A clinical series of 216 patients with carcinoma of the oesophagus or cardia, who underwent surgical resection of the oesophagus, is presented. There were 104 patients with oesophageal carcinoma and 112 patients with carcinoma of the cardia. Histologically, there were 102 squamous cell carcinomas, 98 adenocarcinomas, 11 anaplastic carcinomas and 7 non-differentiated carcinomas.

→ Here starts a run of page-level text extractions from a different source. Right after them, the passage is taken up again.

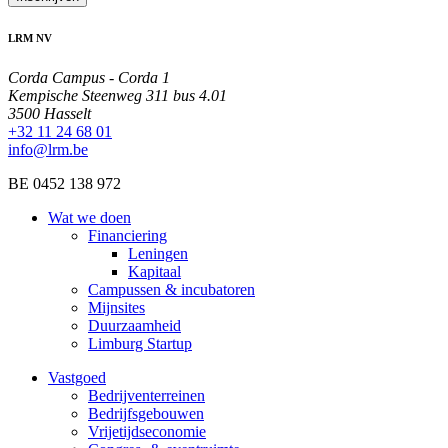
LRM NV
Corda Campus - Corda 1
Kempische Steenweg 311 bus 4.01
3500 Hasselt
+32 11 24 68 01
info@lrm.be
BE 0452 138 972
Wat we doen
Financiering
Leningen
Kapitaal
Campussen & incubatoren
Mijnsites
Duurzaamheid
Limburg Startup
Vastgoed
Bedrijventerreinen
Bedrijfsgebouwen
Vrijetijdseconomie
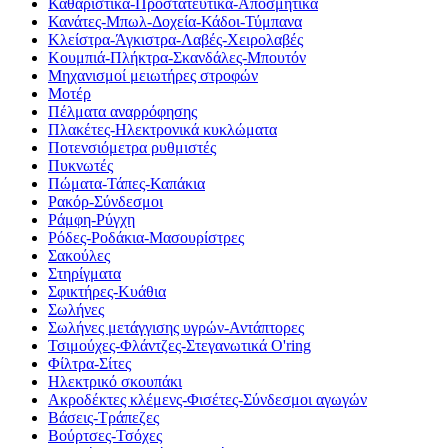
Καθαριστικά-Προστατευτικά-Αποσμητικά
Κανάτες-Μπωλ-Δοχεία-Κάδοι-Τύμπανα
Κλείστρα-Άγκιστρα-Λαβές-Χειρολαβές
Κουμπιά-Πλήκτρα-Σκανδάλες-Μπουτόν
Μηχανισμοί μειωτήρες στροφών
Μοτέρ
Πέλματα αναρρόφησης
Πλακέτες-Ηλεκτρονικά κυκλώματα
Ποτενσιόμετρα ρυθμιστές
Πυκνωτές
Πώματα-Τάπες-Καπάκια
Ρακόρ-Σύνδεσμοι
Ράμφη-Ρύγχη
Ρόδες-Ροδάκια-Μασουρίστρες
Σακούλες
Στηρίγματα
Σφικτήρες-Κυάθια
Σωλήνες
Σωλήνες μετάγγισης υγρών-Αντάπτορες
Τσιμούχες-Φλάντζες-Στεγανωτικά O'ring
Φίλτρα-Σίτες
Ηλεκτρικό σκουπάκι
Ακροδέκτες κλέμενς-Φισέτες-Σύνδεσμοι αγωγών
Βάσεις-Τράπεζες
Βούρτσες-Τσόχες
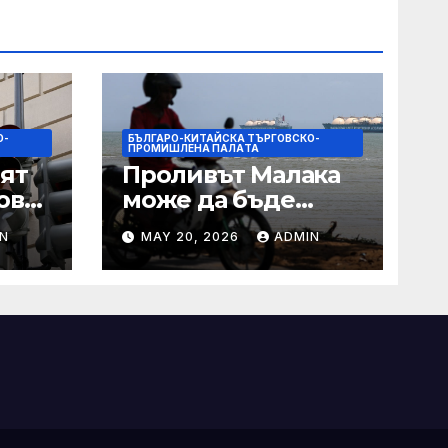
О-
БЪЛГАРО-КИТАЙСКА ТЪРГОВСКО-
ПРОМИШЛЕНА ПАЛAТА
ят
Проливът Малака
ове
може да бъде
следващата точка,
N
MAY 20, 2026
ADMIN
ако Азия не
внимава
 IRS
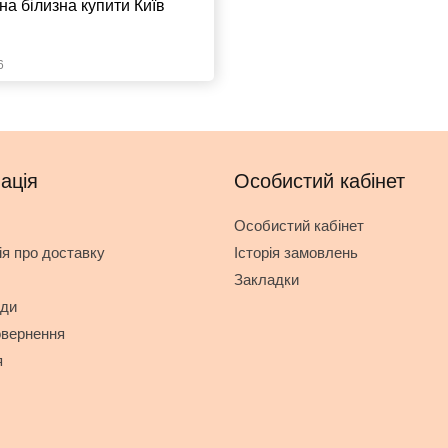
на білизна купити Київ
6
ація
Особистий кабінет
Особистий кабінет
я про доставку
Історія замовлень
Закладки
оди
овернення
я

Oesophago-gastrotomy was the procedure mostly used; colon interposition was done in only 13 cases. The hospital mortality was 21%. The 5-year survival rate for the whole series after oesophageal resection was 23%. The duration of symptoms, location of the tumour, age and sex of the patients, pre- or postoperative radiotherapy and the histological type of the tumour had only a minor bearing on survival. The two most important prognostic factors were the spread of the tumour at time of operation and a preceding lye stricture. The 5-year survival rate was 34% for the patients with a local tumour at operation and 44% for those in whom the carcinoma developed at the site of a previous lye stricture. The variance of the results in the literature is discussed. Surgical approach to the carcinoma of the oesophagus and cardia is recommended in all the cases in which the patient and tumour seem to be eligible for resection.

摘要

本文报告了一组216例行食管手术切除的食管癌或贲门癌患者的临床资料。其中食管癌患者104例,贲门癌患者112例。组织学类型包括102例鳞状细胞癌、98例腺癌、11例间变性癌和7例未分化癌。食管胃吻合术是最常用的术式;仅13例行结肠代食管术。医院死亡率为21%。食管切除术后全组患者的5年生存率为23%。症状持续时间、肿瘤部位、患者年龄和性别、术前或术后放疗以及肿瘤组织学类型对生存率影响较小。两个最重要的预后因素是手术时肿瘤的扩散情况和既往碱液灼伤性狭窄。手术时肿瘤局限的患者5年生存率为34%,癌肿发生于既往碱液灼伤性狭窄部位的患者5年生存率为44%。文中讨论了文献报道结果的差异。对于患者和肿瘤似乎适合切除的所有病例,建议采用手术方法治疗食管癌和贲门癌。